▸ Required action
Repeat verbatim, and only, the lines of the data below, beginning at the line that contains "Demander plus d'information" and stopping after the line that contains "glasovi brojati elektronski i ručno".

*** Raw data Section Begins ***

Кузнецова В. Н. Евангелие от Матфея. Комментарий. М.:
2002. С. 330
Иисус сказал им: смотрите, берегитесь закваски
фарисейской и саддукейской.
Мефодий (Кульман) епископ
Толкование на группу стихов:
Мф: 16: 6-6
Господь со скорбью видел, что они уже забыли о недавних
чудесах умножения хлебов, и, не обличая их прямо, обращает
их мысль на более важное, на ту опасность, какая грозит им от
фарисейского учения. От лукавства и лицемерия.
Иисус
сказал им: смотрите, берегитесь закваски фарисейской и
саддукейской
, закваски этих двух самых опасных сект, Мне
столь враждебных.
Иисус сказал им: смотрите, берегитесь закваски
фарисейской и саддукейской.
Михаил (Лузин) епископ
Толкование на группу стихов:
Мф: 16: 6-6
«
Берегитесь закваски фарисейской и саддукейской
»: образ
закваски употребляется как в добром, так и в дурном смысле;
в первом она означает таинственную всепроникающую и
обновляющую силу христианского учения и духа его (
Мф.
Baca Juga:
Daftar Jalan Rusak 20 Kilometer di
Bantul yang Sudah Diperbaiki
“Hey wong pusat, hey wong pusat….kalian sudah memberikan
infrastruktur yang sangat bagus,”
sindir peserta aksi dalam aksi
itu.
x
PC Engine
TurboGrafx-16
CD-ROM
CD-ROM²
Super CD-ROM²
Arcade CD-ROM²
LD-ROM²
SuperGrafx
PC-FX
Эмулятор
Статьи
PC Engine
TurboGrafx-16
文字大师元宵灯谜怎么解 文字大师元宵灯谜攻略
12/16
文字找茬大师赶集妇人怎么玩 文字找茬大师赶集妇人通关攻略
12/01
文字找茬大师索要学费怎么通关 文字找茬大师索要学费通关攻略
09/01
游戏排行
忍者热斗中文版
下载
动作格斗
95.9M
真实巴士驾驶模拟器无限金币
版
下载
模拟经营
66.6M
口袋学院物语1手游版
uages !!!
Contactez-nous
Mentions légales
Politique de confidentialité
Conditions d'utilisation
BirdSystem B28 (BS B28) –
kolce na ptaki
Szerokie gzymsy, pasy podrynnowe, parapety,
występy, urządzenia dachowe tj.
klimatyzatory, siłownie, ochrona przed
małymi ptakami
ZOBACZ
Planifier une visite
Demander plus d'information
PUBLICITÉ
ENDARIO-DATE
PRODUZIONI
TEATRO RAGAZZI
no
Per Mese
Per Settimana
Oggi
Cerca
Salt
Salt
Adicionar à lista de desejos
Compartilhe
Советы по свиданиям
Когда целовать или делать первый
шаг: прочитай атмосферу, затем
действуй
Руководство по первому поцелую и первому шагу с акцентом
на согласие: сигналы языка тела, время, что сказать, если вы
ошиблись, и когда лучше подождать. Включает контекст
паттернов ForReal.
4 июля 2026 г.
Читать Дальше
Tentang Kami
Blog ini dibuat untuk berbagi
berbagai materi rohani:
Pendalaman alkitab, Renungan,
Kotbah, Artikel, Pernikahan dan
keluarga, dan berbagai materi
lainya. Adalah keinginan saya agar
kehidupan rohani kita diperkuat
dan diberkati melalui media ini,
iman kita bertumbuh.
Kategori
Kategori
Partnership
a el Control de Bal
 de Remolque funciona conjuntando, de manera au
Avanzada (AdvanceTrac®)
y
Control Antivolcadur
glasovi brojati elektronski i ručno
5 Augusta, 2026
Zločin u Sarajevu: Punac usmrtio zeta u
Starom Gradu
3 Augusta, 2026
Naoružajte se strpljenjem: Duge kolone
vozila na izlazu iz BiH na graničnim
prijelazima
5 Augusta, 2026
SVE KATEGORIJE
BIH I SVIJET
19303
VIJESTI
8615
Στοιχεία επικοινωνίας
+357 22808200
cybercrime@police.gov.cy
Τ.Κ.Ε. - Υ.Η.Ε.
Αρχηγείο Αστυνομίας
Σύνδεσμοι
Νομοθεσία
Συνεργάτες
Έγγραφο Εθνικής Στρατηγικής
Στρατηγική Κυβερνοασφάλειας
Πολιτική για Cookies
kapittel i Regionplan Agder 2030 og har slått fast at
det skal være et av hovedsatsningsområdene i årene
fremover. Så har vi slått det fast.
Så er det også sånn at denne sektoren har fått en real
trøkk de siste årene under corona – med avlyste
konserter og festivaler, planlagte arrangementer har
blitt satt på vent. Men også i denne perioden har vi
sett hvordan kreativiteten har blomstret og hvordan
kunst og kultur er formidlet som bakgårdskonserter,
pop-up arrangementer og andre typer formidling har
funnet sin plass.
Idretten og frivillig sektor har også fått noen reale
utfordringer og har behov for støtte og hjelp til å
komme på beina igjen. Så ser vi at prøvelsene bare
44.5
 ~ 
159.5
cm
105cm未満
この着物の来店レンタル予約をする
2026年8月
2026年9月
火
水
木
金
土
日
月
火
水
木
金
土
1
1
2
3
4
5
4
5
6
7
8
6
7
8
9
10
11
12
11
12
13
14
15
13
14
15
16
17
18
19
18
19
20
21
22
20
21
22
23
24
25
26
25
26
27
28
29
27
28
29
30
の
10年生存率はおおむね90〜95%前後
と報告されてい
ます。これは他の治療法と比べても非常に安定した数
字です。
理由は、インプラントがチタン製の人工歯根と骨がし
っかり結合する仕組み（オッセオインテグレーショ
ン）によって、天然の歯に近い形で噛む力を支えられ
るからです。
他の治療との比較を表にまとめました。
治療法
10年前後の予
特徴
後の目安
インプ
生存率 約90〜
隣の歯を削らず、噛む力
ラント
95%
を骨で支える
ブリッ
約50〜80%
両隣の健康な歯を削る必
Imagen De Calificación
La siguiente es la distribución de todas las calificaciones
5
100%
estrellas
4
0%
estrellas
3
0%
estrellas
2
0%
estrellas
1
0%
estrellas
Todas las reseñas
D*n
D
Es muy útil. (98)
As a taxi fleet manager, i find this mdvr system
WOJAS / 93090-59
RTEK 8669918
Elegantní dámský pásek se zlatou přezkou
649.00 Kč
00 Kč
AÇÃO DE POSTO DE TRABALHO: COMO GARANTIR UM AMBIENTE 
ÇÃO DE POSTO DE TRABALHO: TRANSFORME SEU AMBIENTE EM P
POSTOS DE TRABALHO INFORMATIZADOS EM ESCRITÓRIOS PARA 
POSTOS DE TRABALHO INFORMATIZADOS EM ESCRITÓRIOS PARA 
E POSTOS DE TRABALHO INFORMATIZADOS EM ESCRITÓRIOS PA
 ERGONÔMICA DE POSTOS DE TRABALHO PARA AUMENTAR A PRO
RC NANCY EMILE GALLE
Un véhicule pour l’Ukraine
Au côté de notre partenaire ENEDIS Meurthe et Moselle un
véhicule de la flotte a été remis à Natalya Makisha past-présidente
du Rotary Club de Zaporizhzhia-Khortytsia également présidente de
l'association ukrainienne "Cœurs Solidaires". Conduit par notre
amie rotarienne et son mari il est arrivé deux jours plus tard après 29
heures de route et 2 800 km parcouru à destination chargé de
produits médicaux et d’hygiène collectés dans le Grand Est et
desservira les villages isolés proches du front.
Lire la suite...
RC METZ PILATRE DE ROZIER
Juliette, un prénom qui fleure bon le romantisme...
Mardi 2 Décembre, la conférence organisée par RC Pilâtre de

*** Raw data Section Ends ***

▸ Expected output
Demander plus d'information
PUBLICITÉ
ENDARIO-DATE
PRODUZIONI
TEATRO RAGAZZI
no
Per Mese
Per Settimana
Oggi
Cerca
Salt
Salt
Adicionar à lista de desejos
Compartilhe
Советы по свиданиям
Когда целовать или делать первый
шаг: прочитай атмосферу, затем
действуй
Руководство по первому поцелую и первому шагу с акцентом
на согласие: сигналы языка тела, время, что сказать, если вы
ошиблись, и когда лучше подождать. Включает контекст
паттернов ForReal.
4 июля 2026 г.
Читать Дальше
Tentang Kami
Blog ini dibuat untuk berbagi
berbagai materi rohani:
Pendalaman alkitab, Renungan,
Kotbah, Artikel, Pernikahan dan
keluarga, dan berbagai materi
lainya. Adalah keinginan saya agar
kehidupan rohani kita diperkuat
dan diberkati melalui media ini,
iman kita bertumbuh.
Kategori
Kategori
Partnership
a el Control de Bal
 de Remolque funciona conjuntando, de manera au
Avanzada (AdvanceTrac®)
y
Control Antivolcadur
glasovi brojati elektronski i ručno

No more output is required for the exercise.